Filter the data below for the string "content" and copy each matching line.
RECORDS FOR PROCESSING: Begin
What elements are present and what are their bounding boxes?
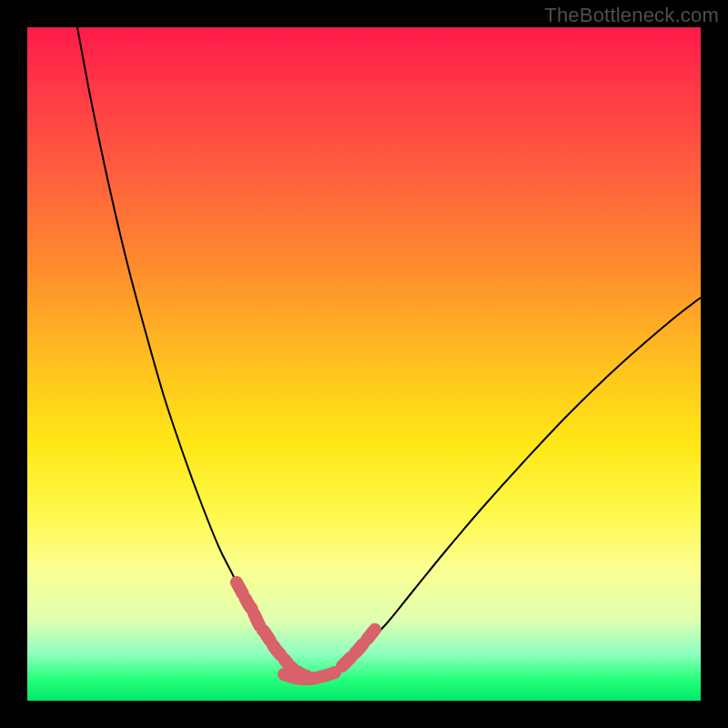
bottleneck-curve-plot <box>27 27 701 701</box>
highlight-bottom <box>284 672 335 679</box>
highlight-right <box>342 626 378 666</box>
chart-frame <box>27 27 701 701</box>
highlight-left <box>237 582 307 676</box>
curve-left-segment <box>77 27 309 677</box>
watermark-text: TheBottleneck.com <box>544 4 719 27</box>
curve-right-segment <box>309 298 701 677</box>
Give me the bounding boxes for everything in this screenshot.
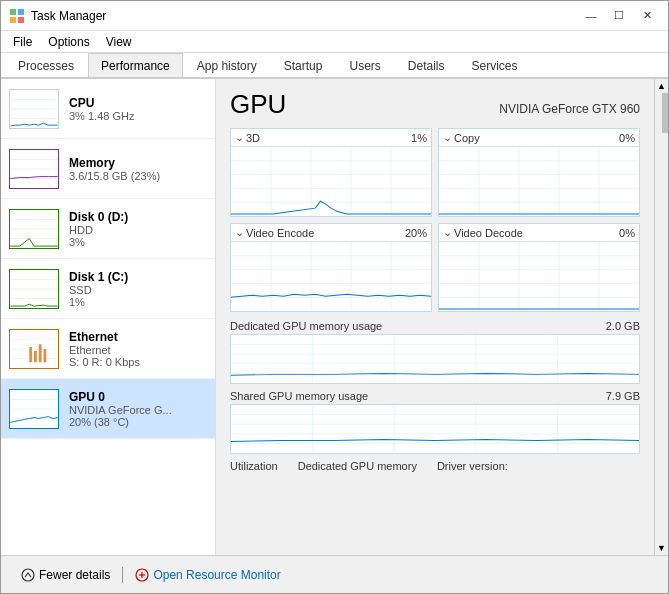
- tab-processes[interactable]: Processes: [5, 53, 87, 77]
- svg-rect-3: [18, 17, 24, 23]
- chart-decode-name: Video Decode: [454, 227, 523, 239]
- gpu-title: GPU: [230, 89, 286, 120]
- sidebar-item-ethernet[interactable]: Ethernet Ethernet S: 0 R: 0 Kbps: [1, 319, 215, 379]
- disk0-name: Disk 0 (D:): [69, 210, 207, 224]
- chart-copy-percent: 0%: [619, 132, 635, 144]
- charts-grid: ⌄ 3D 1%: [230, 128, 640, 312]
- resource-monitor-btn[interactable]: Open Resource Monitor: [135, 568, 280, 582]
- scroll-up-btn[interactable]: ▲: [655, 79, 669, 93]
- tab-users[interactable]: Users: [336, 53, 393, 77]
- sidebar-info-ethernet: Ethernet Ethernet S: 0 R: 0 Kbps: [69, 330, 207, 368]
- chevron-up-icon: [21, 568, 35, 582]
- footer-left: Fewer details Open Resource Monitor: [11, 567, 291, 583]
- disk1-sub: SSD: [69, 284, 207, 296]
- chart-3d-header: ⌄ 3D 1%: [231, 129, 431, 146]
- window-controls: — ☐ ✕: [578, 6, 660, 26]
- cpu-stat: 3% 1.48 GHz: [69, 110, 207, 122]
- gpu-header: GPU NVIDIA GeForce GTX 960: [230, 89, 640, 120]
- dedicated-memory-label: Dedicated GPU memory usage: [230, 320, 382, 332]
- shared-memory-header: Shared GPU memory usage 7.9 GB: [230, 390, 640, 402]
- chevron-decode-icon: ⌄: [443, 226, 452, 239]
- menu-file[interactable]: File: [5, 33, 40, 51]
- menu-bar: File Options View: [1, 31, 668, 53]
- sidebar-item-disk1[interactable]: Disk 1 (C:) SSD 1%: [1, 259, 215, 319]
- dedicated-memory-header: Dedicated GPU memory usage 2.0 GB: [230, 320, 640, 332]
- window-title: Task Manager: [31, 9, 106, 23]
- chart-copy: ⌄ Copy 0%: [438, 128, 640, 217]
- svg-rect-22: [39, 344, 42, 362]
- stat-dedicated-memory: Dedicated GPU memory: [298, 460, 417, 472]
- chart-encode-area: [231, 241, 431, 311]
- chart-decode-label: ⌄ Video Decode: [443, 226, 523, 239]
- footer-divider: [122, 567, 123, 583]
- chart-3d-label: ⌄ 3D: [235, 131, 260, 144]
- sidebar-info-cpu: CPU 3% 1.48 GHz: [69, 96, 207, 122]
- ethernet-stat: S: 0 R: 0 Kbps: [69, 356, 207, 368]
- ethernet-sub: Ethernet: [69, 344, 207, 356]
- ethernet-name: Ethernet: [69, 330, 207, 344]
- sidebar-graph-disk0: [9, 209, 59, 249]
- chart-copy-name: Copy: [454, 132, 480, 144]
- app-icon: [9, 8, 25, 24]
- chart-encode-name: Video Encode: [246, 227, 314, 239]
- memory-stat: 3.6/15.8 GB (23%): [69, 170, 207, 182]
- sidebar-graph-disk1: [9, 269, 59, 309]
- tab-startup[interactable]: Startup: [271, 53, 336, 77]
- chart-decode-area: [439, 241, 639, 311]
- memory-name: Memory: [69, 156, 207, 170]
- shared-memory-value: 7.9 GB: [606, 390, 640, 402]
- sidebar: CPU 3% 1.48 GHz Memory 3.6/15.8 GB (23: [1, 79, 216, 555]
- chart-copy-area: [439, 146, 639, 216]
- tab-performance[interactable]: Performance: [88, 53, 183, 77]
- fewer-details-label: Fewer details: [39, 568, 110, 582]
- chevron-copy-icon: ⌄: [443, 131, 452, 144]
- svg-rect-21: [34, 350, 37, 361]
- menu-options[interactable]: Options: [40, 33, 97, 51]
- menu-view[interactable]: View: [98, 33, 140, 51]
- chart-3d-area: [231, 146, 431, 216]
- title-bar: Task Manager — ☐ ✕: [1, 1, 668, 31]
- chart-3d-name: 3D: [246, 132, 260, 144]
- chart-3d: ⌄ 3D 1%: [230, 128, 432, 217]
- sidebar-info-gpu: GPU 0 NVIDIA GeForce G... 20% (38 °C): [69, 390, 207, 428]
- sidebar-item-disk0[interactable]: Disk 0 (D:) HDD 3%: [1, 199, 215, 259]
- svg-point-75: [22, 569, 34, 581]
- dedicated-memory-value: 2.0 GB: [606, 320, 640, 332]
- chart-copy-header: ⌄ Copy 0%: [439, 129, 639, 146]
- chart-video-encode: ⌄ Video Encode 20%: [230, 223, 432, 312]
- close-button[interactable]: ✕: [634, 6, 660, 26]
- scrollbar[interactable]: ▲ ▼: [654, 79, 668, 555]
- sidebar-item-gpu[interactable]: GPU 0 NVIDIA GeForce G... 20% (38 °C): [1, 379, 215, 439]
- chart-encode-header: ⌄ Video Encode 20%: [231, 224, 431, 241]
- svg-rect-20: [29, 347, 32, 362]
- scroll-thumb[interactable]: [662, 93, 669, 133]
- chart-encode-label: ⌄ Video Encode: [235, 226, 314, 239]
- main-content: CPU 3% 1.48 GHz Memory 3.6/15.8 GB (23: [1, 79, 668, 555]
- maximize-button[interactable]: ☐: [606, 6, 632, 26]
- footer-bar: Fewer details Open Resource Monitor: [1, 555, 668, 593]
- tab-services[interactable]: Services: [459, 53, 531, 77]
- tab-details[interactable]: Details: [395, 53, 458, 77]
- svg-rect-23: [44, 349, 47, 362]
- sidebar-item-memory[interactable]: Memory 3.6/15.8 GB (23%): [1, 139, 215, 199]
- chart-video-decode: ⌄ Video Decode 0%: [438, 223, 640, 312]
- scroll-down-btn[interactable]: ▼: [655, 541, 669, 555]
- svg-rect-0: [10, 9, 16, 15]
- sidebar-item-cpu[interactable]: CPU 3% 1.48 GHz: [1, 79, 215, 139]
- dedicated-memory-section: Dedicated GPU memory usage 2.0 GB: [230, 320, 640, 384]
- dedicated-memory-chart: [230, 334, 640, 384]
- resource-monitor-label: Open Resource Monitor: [153, 568, 280, 582]
- disk0-stat: 3%: [69, 236, 207, 248]
- sidebar-graph-ethernet: [9, 329, 59, 369]
- tab-app-history[interactable]: App history: [184, 53, 270, 77]
- svg-rect-1: [18, 9, 24, 15]
- shared-memory-label: Shared GPU memory usage: [230, 390, 368, 402]
- resource-monitor-icon: [135, 568, 149, 582]
- fewer-details-btn[interactable]: Fewer details: [21, 568, 110, 582]
- chart-encode-percent: 20%: [405, 227, 427, 239]
- sidebar-info-disk0: Disk 0 (D:) HDD 3%: [69, 210, 207, 248]
- minimize-button[interactable]: —: [578, 6, 604, 26]
- gpu-sidebar-sub: NVIDIA GeForce G...: [69, 404, 207, 416]
- stat-driver-version: Driver version:: [437, 460, 508, 472]
- sidebar-graph-gpu: [9, 389, 59, 429]
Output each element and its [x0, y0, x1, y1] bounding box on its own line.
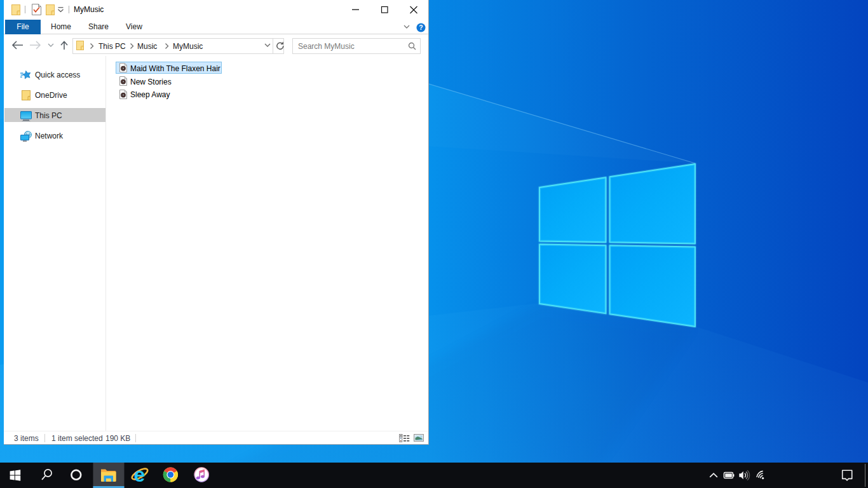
svg-text:e: e — [134, 463, 146, 486]
svg-text:?: ? — [419, 24, 423, 31]
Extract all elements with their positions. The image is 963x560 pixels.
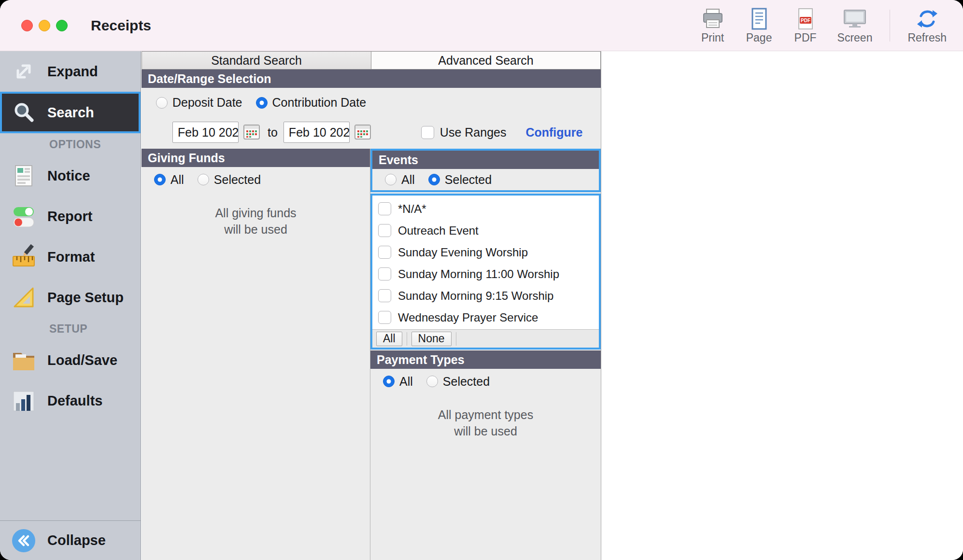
events-select-none-button[interactable]: None	[411, 332, 452, 346]
from-date-input[interactable]	[172, 122, 239, 143]
giving-funds-selected-radio[interactable]	[198, 174, 209, 185]
events-selected-option[interactable]: Selected	[428, 173, 492, 187]
event-row[interactable]: Sunday Morning 9:15 Worship	[372, 285, 599, 307]
events-selected-radio[interactable]	[428, 174, 440, 185]
sidebar-item-notice[interactable]: Notice	[0, 155, 141, 196]
events-list: *N/A* Outreach Event Sunday Evening Wors…	[372, 196, 599, 328]
sidebar-item-expand[interactable]: Expand	[0, 51, 141, 92]
deposit-date-radio[interactable]	[156, 97, 168, 109]
contribution-date-option[interactable]: Contribution Date	[256, 96, 367, 110]
title-bar: Receipts Print	[0, 0, 963, 51]
sidebar-format-label: Format	[47, 249, 95, 265]
search-tabs: Standard Search Advanced Search	[142, 51, 601, 70]
events-buttons-row: All None	[372, 329, 599, 348]
toolbar-pdf-button[interactable]: PDF PDF	[791, 5, 820, 49]
event-row[interactable]: Sunday Evening Worship	[372, 241, 599, 263]
payment-types-selected-radio[interactable]	[426, 376, 438, 387]
sidebar-item-format[interactable]: Format	[0, 237, 141, 277]
use-ranges-label: Use Ranges	[440, 126, 507, 140]
event-row[interactable]: Outreach Event	[372, 220, 599, 241]
events-all-label: All	[401, 173, 415, 187]
sidebar-collapse-label: Collapse	[47, 532, 106, 548]
toolbar-print-label: Print	[701, 31, 724, 44]
printer-icon	[701, 5, 724, 30]
sidebar-item-report[interactable]: Report	[0, 196, 141, 237]
sidebar-section-setup: SETUP	[0, 318, 141, 340]
toolbar-print-button[interactable]: Print	[698, 5, 727, 49]
toolbar: Print Page	[698, 5, 947, 49]
payment-types-all-option[interactable]: All	[383, 375, 413, 389]
event-checkbox[interactable]	[378, 289, 391, 302]
giving-funds-header: Giving Funds	[142, 149, 370, 167]
tab-advanced-search[interactable]: Advanced Search	[371, 51, 601, 70]
event-checkbox[interactable]	[378, 202, 391, 215]
event-row[interactable]: Wednesday Prayer Service	[372, 307, 599, 328]
close-button[interactable]	[21, 20, 33, 31]
sidebar-page-setup-label: Page Setup	[47, 290, 124, 306]
sidebar-item-collapse[interactable]: Collapse	[0, 520, 141, 560]
giving-funds-all-option[interactable]: All	[154, 173, 184, 187]
configure-link[interactable]: Configure	[525, 126, 582, 140]
bar-chart-icon	[10, 387, 38, 415]
event-checkbox[interactable]	[378, 267, 391, 280]
search-panel: Standard Search Advanced Search Date/Ran…	[142, 51, 601, 560]
sidebar-item-page-setup[interactable]: Page Setup	[0, 277, 141, 318]
payment-types-selected-option[interactable]: Selected	[426, 375, 490, 389]
event-label: Sunday Evening Worship	[398, 246, 528, 259]
sidebar-notice-label: Notice	[47, 168, 90, 184]
giving-funds-all-radio[interactable]	[154, 174, 166, 185]
sidebar-item-search[interactable]: Search	[0, 92, 141, 133]
toolbar-page-button[interactable]: Page	[745, 5, 774, 49]
pdf-icon: PDF	[794, 5, 817, 30]
toolbar-screen-button[interactable]: Screen	[837, 5, 873, 49]
giving-funds-selected-label: Selected	[214, 173, 261, 187]
to-date-input[interactable]	[283, 122, 350, 143]
giving-funds-all-label: All	[170, 173, 184, 187]
events-selected-label: Selected	[445, 173, 492, 187]
toolbar-refresh-label: Refresh	[907, 31, 947, 44]
page-setup-triangle-icon	[10, 283, 38, 311]
zoom-button[interactable]	[56, 20, 68, 31]
events-all-option[interactable]: All	[385, 173, 415, 187]
page-icon	[748, 5, 771, 30]
sidebar-item-load-save[interactable]: Load/Save	[0, 340, 141, 380]
payment-types-message: All payment types will be used	[370, 406, 601, 439]
to-date-calendar-button[interactable]	[353, 123, 373, 142]
events-select-all-button[interactable]: All	[376, 332, 402, 346]
to-label: to	[268, 126, 278, 140]
event-row[interactable]: Sunday Morning 11:00 Worship	[372, 263, 599, 285]
contribution-date-radio[interactable]	[256, 97, 268, 109]
toolbar-refresh-button[interactable]: Refresh	[907, 5, 947, 49]
notice-document-icon	[10, 162, 38, 190]
deposit-date-option[interactable]: Deposit Date	[156, 96, 242, 110]
date-range-header: Date/Range Selection	[142, 70, 601, 88]
use-ranges-checkbox[interactable]	[421, 126, 434, 139]
giving-funds-selected-option[interactable]: Selected	[198, 173, 261, 187]
date-range-section: Deposit Date Contribution Date	[142, 88, 601, 149]
event-label: Sunday Morning 11:00 Worship	[398, 267, 559, 281]
svg-text:PDF: PDF	[801, 18, 810, 23]
event-checkbox[interactable]	[378, 311, 391, 324]
use-ranges-option[interactable]: Use Ranges	[421, 126, 507, 140]
from-date-calendar-button[interactable]	[241, 123, 262, 142]
payment-types-all-radio[interactable]	[383, 376, 395, 387]
events-section: Events All Selected	[370, 149, 601, 560]
event-row[interactable]: *N/A*	[372, 198, 599, 220]
magnifier-icon	[10, 98, 38, 126]
event-checkbox[interactable]	[378, 224, 391, 237]
giving-funds-section: Giving Funds All Selected All giving fun…	[142, 149, 370, 560]
payment-types-all-label: All	[399, 375, 413, 389]
sidebar-item-defaults[interactable]: Defaults	[0, 380, 141, 421]
button-separator	[456, 332, 456, 346]
tab-standard-search[interactable]: Standard Search	[142, 51, 371, 70]
minimize-button[interactable]	[39, 20, 50, 31]
event-label: Sunday Morning 9:15 Worship	[398, 289, 553, 303]
calendar-icon	[243, 124, 260, 141]
event-checkbox[interactable]	[378, 246, 391, 259]
button-separator	[407, 332, 407, 346]
sidebar-search-label: Search	[47, 105, 94, 121]
sidebar-report-label: Report	[47, 209, 92, 224]
events-all-radio[interactable]	[385, 174, 397, 185]
toolbar-separator	[890, 10, 890, 42]
toolbar-page-label: Page	[746, 31, 772, 44]
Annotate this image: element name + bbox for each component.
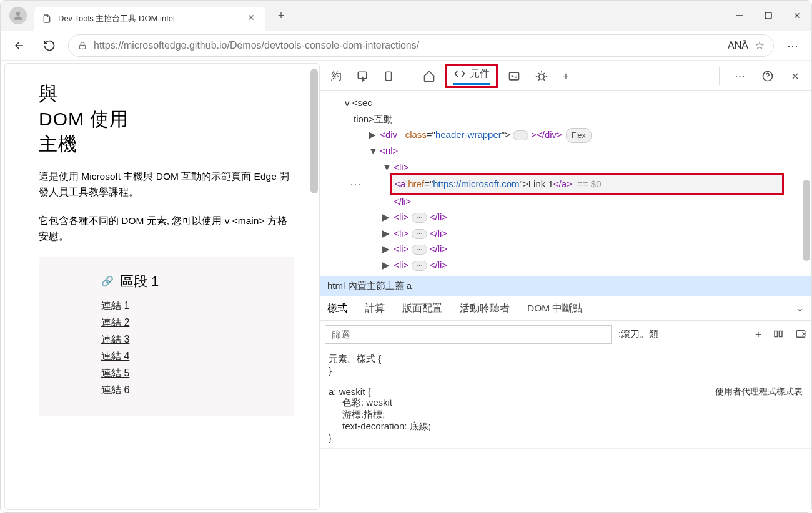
dom-line[interactable]: tion>互動 [354, 111, 811, 127]
minimize-button[interactable] [725, 3, 754, 28]
flexbox-editor-icon[interactable] [773, 328, 784, 341]
page-pane: 與 DOM 使用 主機 這是使用 Microsoft 主機與 DOM 互動的示範… [4, 63, 320, 510]
page-icon [42, 14, 52, 24]
url-text: https://microsoftedge.github.io/Demos/de… [94, 40, 721, 51]
more-tools-button[interactable]: ⋯ [730, 64, 750, 89]
styles-tabs: 樣式 計算 版面配置 活動聆聽者 DOM 中斷點 ⌄ [320, 296, 811, 321]
svg-rect-6 [510, 72, 519, 80]
window-controls [725, 3, 811, 28]
hov-cls-label[interactable]: :滾刀。類 [618, 328, 658, 340]
style-rule-inline[interactable]: 元素。樣式 { } [320, 348, 811, 381]
page-paragraph-1: 這是使用 Microsoft 主機與 DOM 互動的示範頁面 Edge 開發人員… [39, 169, 294, 200]
devtools-tabs: 約 元件 + ⋯ [320, 61, 811, 91]
page-paragraph-2: 它包含各種不同的 DOM 元素, 您可以使用 v <main> 方格 安慰。 [39, 213, 294, 245]
address-bar[interactable]: https://microsoftedge.github.io/Demos/de… [68, 34, 774, 57]
svg-rect-2 [765, 12, 771, 19]
devtools-pane: 約 元件 + ⋯ v <sec tion>互動 [320, 61, 811, 512]
section-heading: 🔗 區段 1 [101, 272, 275, 291]
svg-rect-5 [386, 72, 392, 81]
ua-stylesheet-label: 使用者代理程式樣式表 [715, 386, 803, 398]
styles-tab-styles[interactable]: 樣式 [327, 302, 347, 315]
section-link[interactable]: 連結 5 [101, 367, 275, 380]
dom-breadcrumb[interactable]: html 內置主節上蓋 a [320, 276, 811, 296]
add-tab-button[interactable]: + [558, 64, 574, 89]
back-button[interactable] [8, 34, 31, 57]
devtools-tab-elements[interactable]: 元件 [445, 64, 498, 88]
dom-line[interactable]: ▶ <li> ⋯ </li> [382, 225, 811, 242]
section-links: 連結 1 連結 2 連結 3 連結 4 連結 5 連結 6 [101, 300, 275, 397]
home-icon[interactable] [418, 64, 440, 89]
styles-tab-layout[interactable]: 版面配置 [402, 302, 442, 315]
dom-line[interactable]: ▶ <li> ⋯ </li> [382, 257, 811, 273]
new-style-icon[interactable]: + [755, 328, 761, 341]
style-rule-ua[interactable]: 使用者代理程式樣式表 a: weskit { 色彩: weskit 游標:指標;… [320, 381, 811, 449]
devtools-tab-welcome[interactable]: 約 [326, 64, 347, 89]
maximize-button[interactable] [754, 3, 783, 28]
svg-rect-3 [79, 45, 85, 49]
dom-line[interactable]: ▶ <div class="header-wrapper"> ⋯ ></div>… [369, 127, 811, 143]
device-icon[interactable] [378, 64, 399, 89]
svg-point-7 [539, 74, 544, 79]
titlebar: Dev Tools 主控台工具 DOM intel + [1, 1, 811, 31]
content-row: 與 DOM 使用 主機 這是使用 Microsoft 主機與 DOM 互動的示範… [1, 61, 811, 512]
help-icon[interactable] [756, 64, 779, 89]
favorite-icon[interactable]: ☆ [755, 39, 765, 52]
page-heading: 與 DOM 使用 主機 [39, 81, 294, 157]
new-tab-button[interactable]: + [270, 5, 292, 26]
page-scrollbar[interactable] [310, 69, 318, 193]
styles-tab-listeners[interactable]: 活動聆聽者 [460, 302, 510, 315]
svg-rect-9 [775, 331, 778, 336]
url-badge: ANÄ [728, 40, 748, 51]
more-menu-button[interactable]: ⋯ [781, 34, 804, 57]
url-toolbar: https://microsoftedge.github.io/Demos/de… [1, 31, 811, 61]
close-devtools-button[interactable] [785, 64, 805, 89]
inspect-icon[interactable] [352, 64, 373, 89]
tab-close-icon[interactable] [247, 13, 258, 24]
svg-point-0 [16, 12, 20, 16]
section-link[interactable]: 連結 1 [101, 300, 275, 313]
dom-line[interactable]: v <sec [345, 95, 811, 111]
chevron-down-icon[interactable]: ⌄ [796, 303, 804, 314]
section-box: 🔗 區段 1 連結 1 連結 2 連結 3 連結 4 連結 5 連結 6 [39, 257, 294, 416]
section-link[interactable]: 連結 6 [101, 384, 275, 397]
dom-line[interactable]: ▼ <li> [382, 159, 811, 175]
computed-toggle-icon[interactable] [795, 328, 806, 341]
profile-avatar[interactable] [9, 7, 27, 24]
lock-icon [77, 41, 87, 51]
tab-title: Dev Tools 主控台工具 DOM intel [58, 13, 240, 24]
styles-filter-row: :滾刀。類 + [320, 321, 811, 348]
section-link[interactable]: 連結 2 [101, 316, 275, 330]
browser-tab[interactable]: Dev Tools 主控台工具 DOM intel [34, 7, 265, 31]
refresh-button[interactable] [38, 34, 61, 57]
styles-filter-input[interactable] [325, 325, 612, 344]
close-window-button[interactable] [783, 3, 811, 28]
section-link[interactable]: 連結 4 [101, 350, 275, 363]
dom-line[interactable]: </li> [394, 193, 811, 210]
dom-line[interactable]: ▶ <li> ⋯ </li> [382, 209, 811, 225]
row-actions-icon[interactable]: ⋯ [350, 175, 362, 194]
dom-line[interactable]: ▶ <li> ⋯ </li> [382, 241, 811, 257]
dom-selected-row[interactable]: <a href="https://microsoft.com">Link 1</… [395, 175, 811, 193]
console-icon[interactable] [503, 64, 525, 89]
styles-tab-breakpoints[interactable]: DOM 中斷點 [527, 302, 582, 315]
styles-tab-computed[interactable]: 計算 [365, 302, 385, 315]
svg-rect-10 [780, 331, 783, 336]
link-icon: 🔗 [101, 275, 114, 287]
bug-icon[interactable] [530, 64, 553, 89]
dom-line[interactable]: ▼ <ul> [369, 143, 811, 159]
section-link[interactable]: 連結 3 [101, 333, 275, 346]
dom-tree[interactable]: v <sec tion>互動 ▶ <div class="header-wrap… [320, 91, 811, 276]
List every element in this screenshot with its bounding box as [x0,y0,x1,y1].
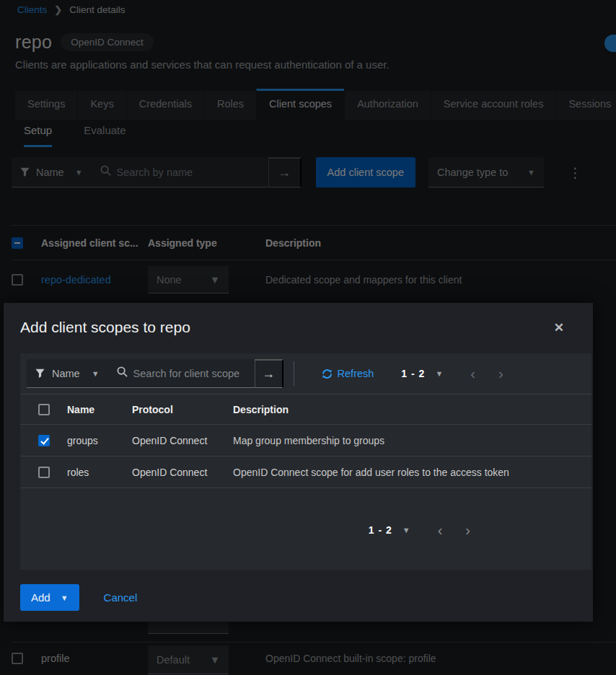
RECORDS FOR PROCESSING: End
WRITTEN SOLUTION.
- main-content: CPU 3% 1.48 GHz Memory 3.6/15.8 GB (23: [1, 79, 668, 555]
content-row: 與 DOM 使用 主機 這是使用 Microsoft 主機與 DOM 互動的示範… [1, 61, 811, 512]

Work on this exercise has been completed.